Every line from the one holding "Se siete alla ricerca di" through the one holding "Annexe 8 : Tableau présentant des" in the data below must be returned exactly, both ends included, with pictures left out and nothing else added.

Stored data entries
▶
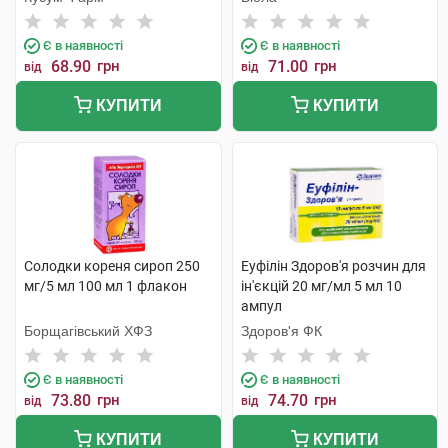
Є в наявності
Є в наявності
68.90
грн
71.00
грн
від
від
КУПИТИ
КУПИТИ
Солодки кореня сироп 250
Еуфілін Здоров'я розчин для
мг/5 мл 100 мл 1 флакон
ін'єкцій 20 мг/мл 5 мл 10
ампул
Борщагівський ХФЗ
Здоров'я ФК
Є в наявності
Є в наявності
73.80
грн
74.70
грн
від
від
КУПИТИ
КУПИТИ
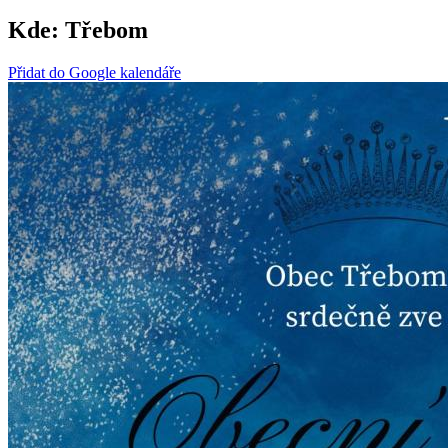
Kde:
Třebom
Přidat do Google kalendáře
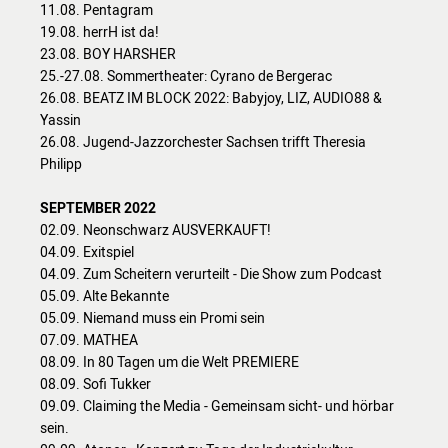
11.08. Pentagram
19.08. herrH ist da!
23.08. BOY HARSHER
25.-27.08. Sommertheater: Cyrano de Bergerac
26.08. BEATZ IM BLOCK 2022: Babyjoy, LIZ, AUDIO88 &
Yassin
26.08. Jugend-Jazzorchester Sachsen trifft Theresia
Philipp
SEPTEMBER 2022
02.09. Neonschwarz AUSVERKAUFT!
04.09. Exitspiel
04.09. Zum Scheitern verurteilt - Die Show zum Podcast
05.09. Alte Bekannte
05.09. Niemand muss ein Promi sein
07.09. MATHEA
08.09. In 80 Tagen um die Welt PREMIERE
08.09. Sofi Tukker
09.09. Claiming the Media - Gemeinsam sicht- und hörbar
sein.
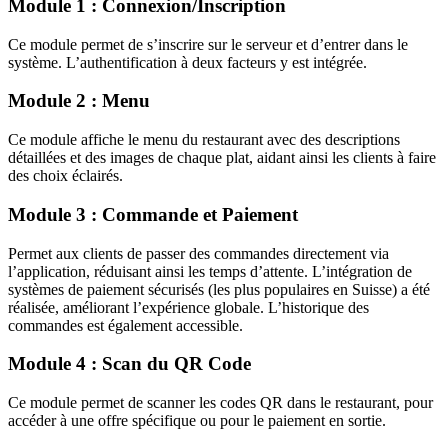
Module 1 : Connexion/Inscription
Ce module permet de s’inscrire sur le serveur et d’entrer dans le
système. L’authentification à deux facteurs y est intégrée.
Module 2 : Menu
Ce module affiche le menu du restaurant avec des descriptions
détaillées et des images de chaque plat, aidant ainsi les clients à faire
des choix éclairés.
Module 3 : Commande et Paiement
Permet aux clients de passer des commandes directement via
l’application, réduisant ainsi les temps d’attente. L’intégration de
systèmes de paiement sécurisés (les plus populaires en Suisse) a été
réalisée, améliorant l’expérience globale. L’historique des
commandes est également accessible.
Module 4 : Scan du QR Code
Ce module permet de scanner les codes QR dans le restaurant, pour
accéder à une offre spécifique ou pour le paiement en sortie.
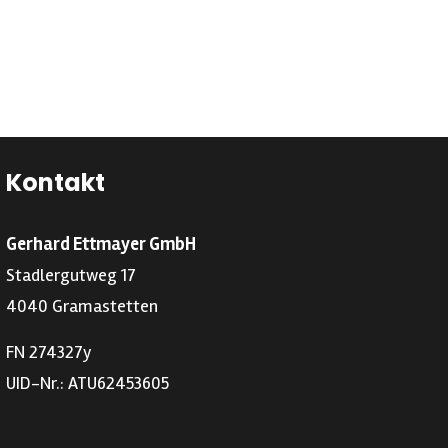
Kontakt
Gerhard Ettmayer GmbH
Stadlergutweg 17
4040 Gramastetten
FN 274327y
UID-Nr.: ATU62453605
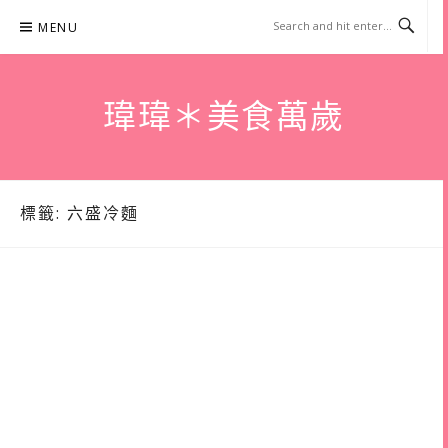
Skip
MENU
to
content
瑋瑋＊美食萬歲
標籤:
六盛冷麵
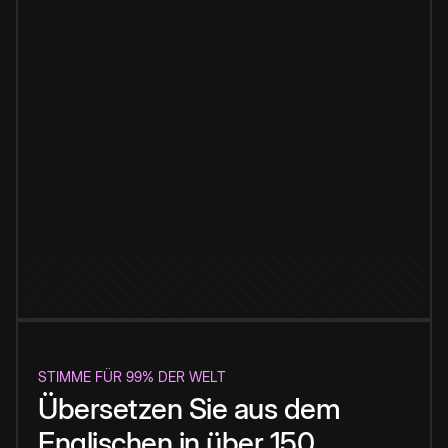
STIMME FÜR 99% DER WELT
Übersetzen Sie aus dem
Englischen in über 150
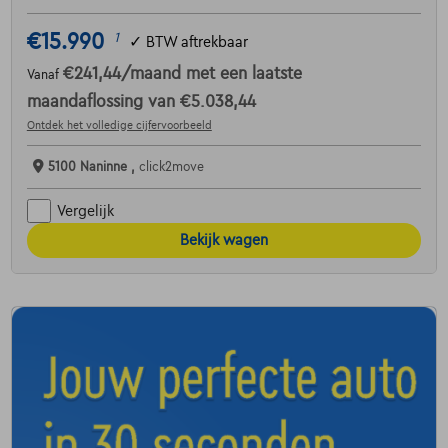
€15.990
1
✓
BTW aftrekbaar
€241,44
/maand
met een laatste
Vanaf
maandaflossing van
€5.038,44
Ontdek het volledige cijfervoorbeeld
5100 Naninne ,
click2move
Vergelijk
Bekijk wagen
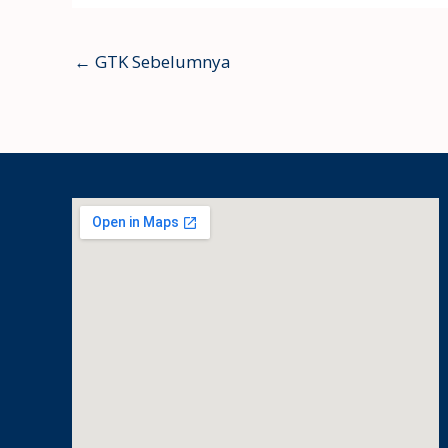
←
GTK Sebelumnya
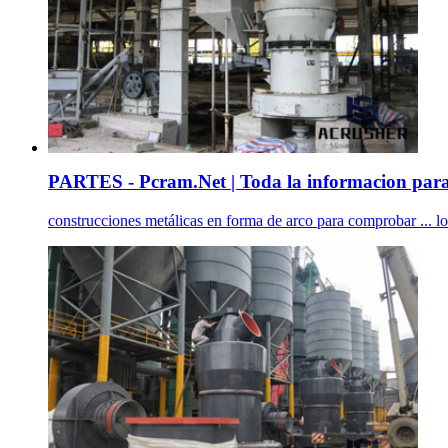
PARTES - Pcram.Net | Toda la informacion para 
construcciones metálicas en forma de arco para comprobar ... los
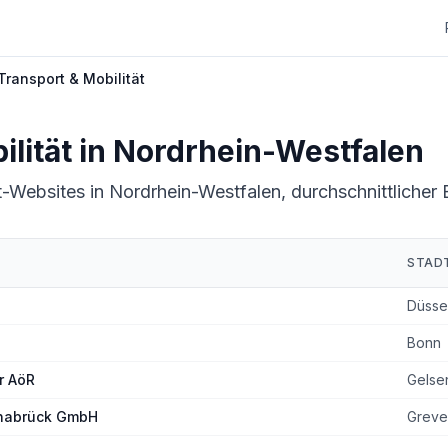
Transport & Mobilität
lität
in
Nordrhein-Westfalen
t-Websites in Nordrhein-Westfalen, durchschnittlicher 
STAD
ein-Westfalen
Düsse
Bonn
r AöR
Gelse
nabrück GmbH
Greve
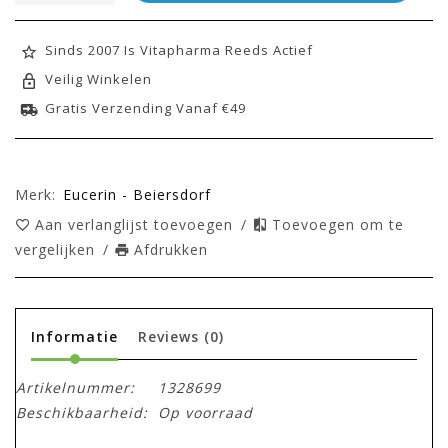
Sinds 2007 Is Vitapharma Reeds Actief
Veilig Winkelen
Gratis Verzending Vanaf €49
Merk:
Eucerin - Beiersdorf
Aan verlanglijst toevoegen
/
Toevoegen om te
vergelijken
/
Afdrukken
Informatie
Reviews
(0)
Artikelnummer:
1328699
Beschikbaarheid:
Op voorraad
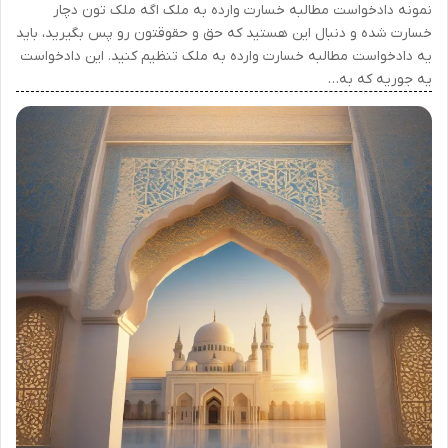
نمونه دادخواست مطالبه خسارت وارده به ملک اگه ملک تون دچار
خسارت شده و دنبال این هستید که حق و حقوقتون رو پس بگیرید، باید
یه دادخواست مطالبه خسارت وارده به ملک تنظیم کنید. این دادخواست
یه جوریه که به…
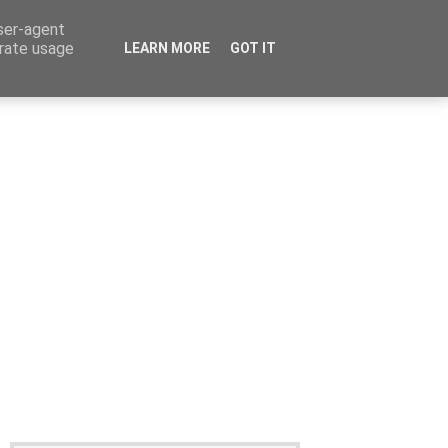
user-agent
erate usage
LEARN MORE
GOT IT
Καταχώρηση Αγγελίας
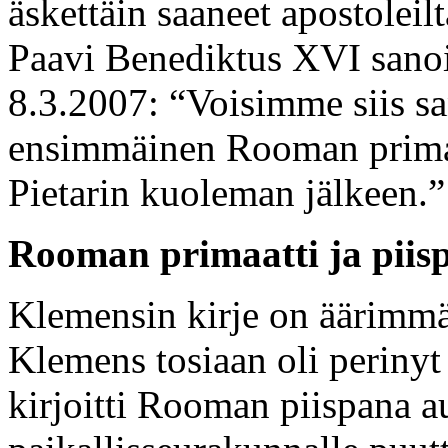
äskettäin saaneet apostoleil
Paavi Benediktus XVI sanoi
8.3.2007: “Voisimme siis sa
ensimmäinen Rooman prima
Pietarin kuoleman jälkeen.”
Rooman primaatti ja piis
Klemensin kirje on äärimmäi
Klemens tosiaan oli perinyt 
kirjoitti Rooman piispana au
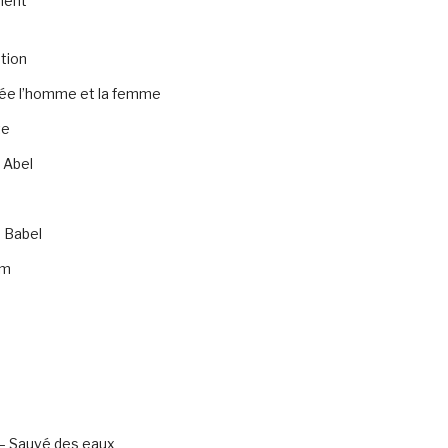
ment
tion
rée l’homme et la femme
te
 Abel
 Babel
am
– Sauvé des eaux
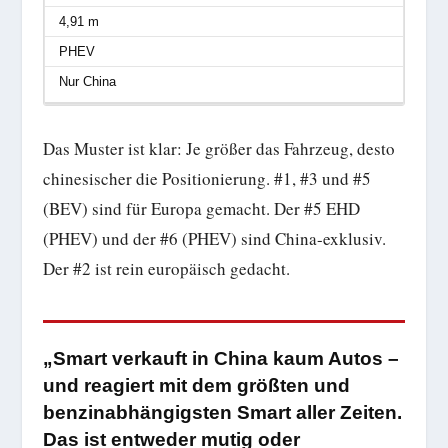
4,91 m
PHEV
Nur China
Das Muster ist klar: Je größer das Fahrzeug, desto
chinesischer die Positionierung. #1, #3 und #5
(BEV) sind für Europa gemacht. Der #5 EHD
(PHEV) und der #6 (PHEV) sind China-exklusiv.
Der #2 ist rein europäisch gedacht.
„Smart verkauft in China kaum Autos –
und reagiert mit dem größten und
benzinabhängigsten Smart aller Zeiten.
Das ist entweder mutig oder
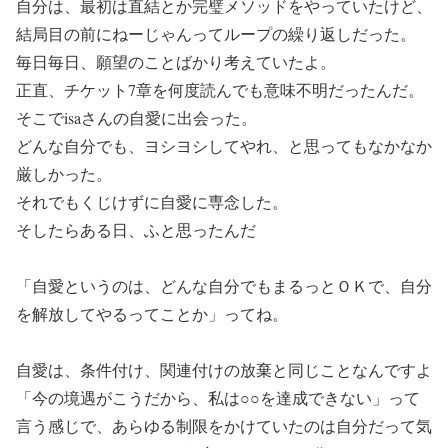
自分は、最初は直結とか完璧メソッドをやっていたけど、
結局目の前にねーじゃんってループの繰り返しだった。
毎日毎日、願望のことばかり考えていたよ。
正直、チケット7章を何度読んでも意味不明だったんだ。
そこでisaさんの自愛に出会った。
どんな自分でも、ヨシヨシしてやれ、と思ってもなかなか
厳しかった。
それでもくじけずに自愛に専念した。
そしたらある日、ふと思ったんだ
「自愛というのは、どんな自分でもまるっとＯＫで、自分
を解放してやるってことか」ってね。
自愛は、条件付け、関連付けの放棄と同じことなんですよ
「今の境遇がこうだから、私は○○を達成できない」って
言う感じで、あらゆる制限をかけていたのは自分だって気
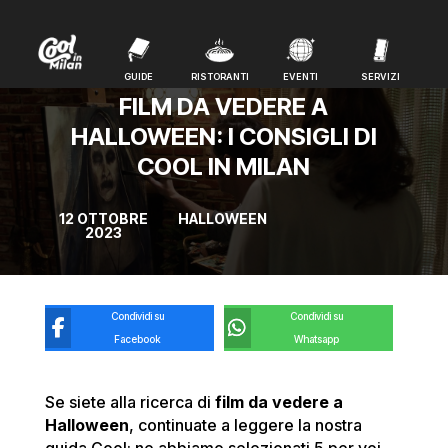
GUIDE
RISTORANTI
EVENTI
SERVIZI
GUIDE
RISTORANTI
EVENTI
SERVIZI
FILM DA VEDERE A
HALLOWEEN: I CONSIGLI DI
COOL IN MILAN
12 OTTOBRE
HALLOWEEN
2023
Condividi su
Condividi su
Facebook
Whatsapp
Se siete alla ricerca di
film da vedere a
Halloween
, continuate a leggere la nostra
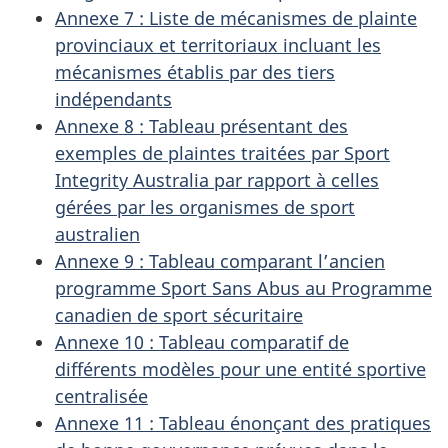
Annexe 7 : Liste de mécanismes de plainte
provinciaux et territoriaux incluant les
mécanismes établis par des tiers
indépendants
Annexe 8 : Tableau présentant des
exemples de plaintes traitées par
Sport
Integrity Australia
par rapport à celles
gérées par les organismes de sport
australien
Annexe 9 : Tableau comparant l’ancien
programme Sport Sans Abus au Programme
canadien de sport sécuritaire
Annexe 10 : Tableau comparatif de
différents modèles pour une entité sportive
centralisée
Annexe 11 : Tableau énonçant des pratiques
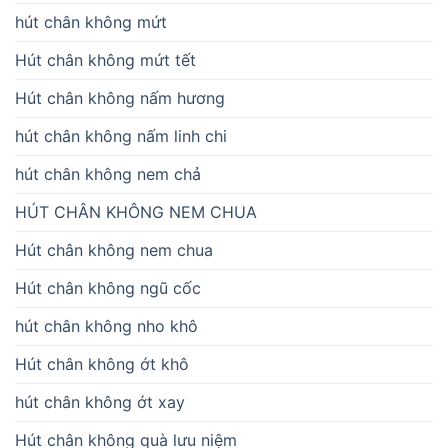
hút chân không mứt
Hút chân không mứt tết
Hút chân không nấm hương
hút chân không nấm linh chi
hút chân không nem chả
HÚT CHÂN KHÔNG NEM CHUA
Hút chân không nem chua
Hút chân không ngũ cốc
hút chân không nho khô
Hút chân không ớt khô
hút chân không ớt xay
Hút chân không quà lưu niệm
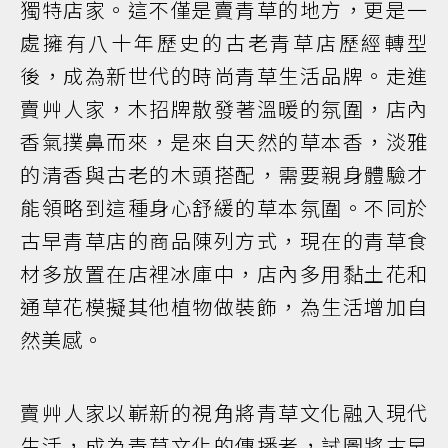
獨特店家。這不僅是賣青草的地方，更是一
處擁有八十年歷史的古老青草店歷經轉型
後，成為新世代的時尚青草生活品牌。走進
賣艸人家，木招牌散發著溫暖的氛圍，店內
香氣撲鼻而來，是來自天然的草本香，淡雅
的清香與古老的木頭搭配，需要親身體驗才
能領略到這種身心舒緩的草本氛圍。不同於
古早青草店的商品陳列方式，現在的青草食
材多放置在店裡冰庫中，店內多用黏土花和
通草花模擬其他植物做裝飾，為生活增加自
然美感。
賣艸人家以嶄新的視角將青草文化融入現代
生活，成為青草文化的傳播者，試圖將古早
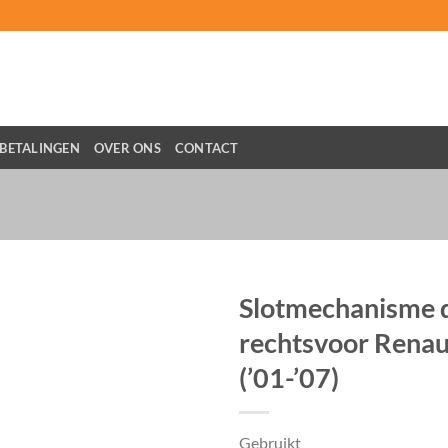
BETALINGEN
OVER ONS
CONTACT
Slotmechanisme 
rechtsvoor Renaul
(’01-’07)
Gebruikt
◀
Solved exercise |
Se siete alla ricerca di
film da vedere a
Halloween
, continuate a leggere la nostra
Annexe 7 : Liste de mécanismes de plainte
provinciaux et territoriaux incluant les
mécanismes établis par des tiers
indépendants
Annexe 8 : Tableau présentant des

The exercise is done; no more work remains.